*Luiz Alberto Cureau Jr., via LinkedIn - 06/01/2026
Os acontecimentos recentes envolvendo a Venezuela expuseram, de forma nua e
crua, uma verdade incômoda que a história já ensinou inúmeras vezes, soberania
não se sustenta apenas com discursos, votos em organismos multilaterais ou boas
intenções diplomáticas. Sustenta-se, antes de tudo, com capacidade real de
dissuasão, previsibilidade orçamentária e instrumentos efetivos de poder como o
chamado hard power (poderío militar)que combinado de forma inteligente
com o soft power (diplomacia), pode ser uma solução inteligente.
A captura de Nicolás Maduro por forças norte-americanas, em uma operação
cirúrgica e de alto impacto político, revela a assimetria brutal entre Estados
com forças armadas estruturadas, financiadas de forma contínua e integradas a
uma estratégia nacional, e aqueles cuja defesa se tornou retórica vazia ou
variável de ajuste fiscal. Não se trata aqui de juízo de valor, mas de
constatação objetiva. Quem não consegue proteger seu território, suas
instituições e seus líderes, não controla plenamente seu destino.
Nesse cenário, talvez não se trate de estratégia, mas da exposição de
fragilidades acumuladas por Estados que abriram mão, ao longo do tempo, de
capacidade real de dissuasão para ter discursos populistas ligados a auxílios
travestidos de bolsas que no final só garantem outra eleição, mas os diminuem
com Estados.
A resposta raramente agrada. Segurança nacional não é improviso, tampouco
projeto de governo. É política de Estado, construída ao longo de décadas,
sustentada por orçamento sustentável e contínuo, planejamento de longo prazo e
clareza estratégica.
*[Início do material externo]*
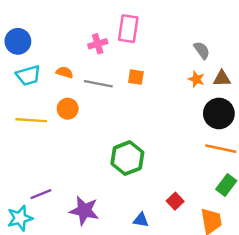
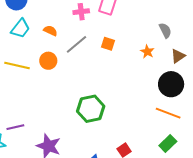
cyan trapezoid: (28, 75) -> (20, 28), turned -45
brown triangle: (222, 78) -> (178, 56), turned -42
orange star: (196, 79) -> (147, 52), moved
gray line: (98, 84) -> (77, 44), turned -60

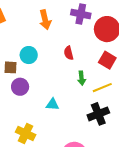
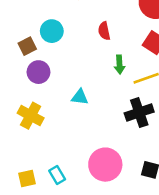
brown square: (11, 67) -> (27, 46), turned -32
yellow cross: (26, 133) -> (31, 116), moved

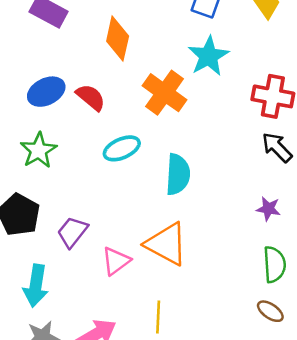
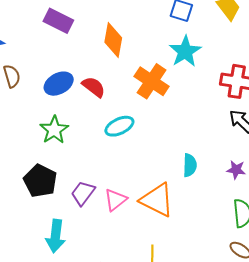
cyan semicircle: (178, 174) -> (190, 165), moved, size x0.7
pink triangle: (116, 261) -> (115, 200), moved

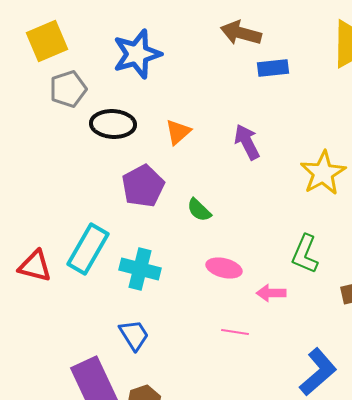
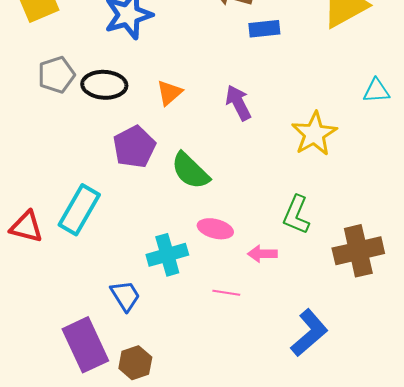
gray pentagon: (68, 89) -> (56, 75), moved
green semicircle: (199, 210) -> (190, 171), size x1.6
cyan cross: (140, 269) -> (167, 255), moved, turned -30

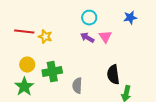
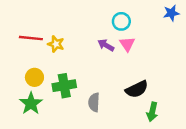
cyan circle: (89, 18) -> (121, 21), moved
blue star: (130, 18) -> (171, 13), moved
black semicircle: (113, 75) -> (137, 89), turned -108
Países que tratam defesa como gasto supérfluo acabam
terceirizando, consciente ou inconscientemente, sua soberania.
O hard power que tem em seu esteio, Forças Armadas capacitadas,
tecnologia, inteligência e prontidão não exclui o soft power. Pelo
contrário, diplomacia eficaz, capacidade de mediação, liderança
regional/mundial e credibilidade internacional só existem quando respaldadas
por força real. O mundo respeita quem dialoga, mas ouve com atenção quem também
pode se defender.
Para a América do Sul em 2026, a crise venezuelana tende a ser um divisor de
águas. Fluxos migratórios, instabilidade fronteiriça, disputas de influência extrarregionais
e precedentes perigosos pressionam os países vizinhos. O Brasil, em especial,
não pode se dar ao luxo da ingenuidade estratégica. Sua tradição diplomática é
um ativo valioso, mas perde eficácia se dissociada de capacidade militar crível
e de uma política de defesa estável e previsível.
Tratar episódios dessa magnitude como “normalidade” é um erro estratégico. A soberania, quando negligenciada, não desaparece de forma ruidosa ela se esvai silenciosamente. E quando se percebe a perda, geralmente já é tarde demais para recuperá-la sem custos elevados.
*Luiz Alberto Cureau Jr. é General de Brigada R/1 do Exército Brasileiro, Bacharel em Educação Física pela Escola de Educação Física do Exército, foi comandante do Centro de Capacitação Física do Exército e, atualmente, é consultor em meio ambiente e projetos de crédito de carbono no Instituto Climático VBH em Brasília.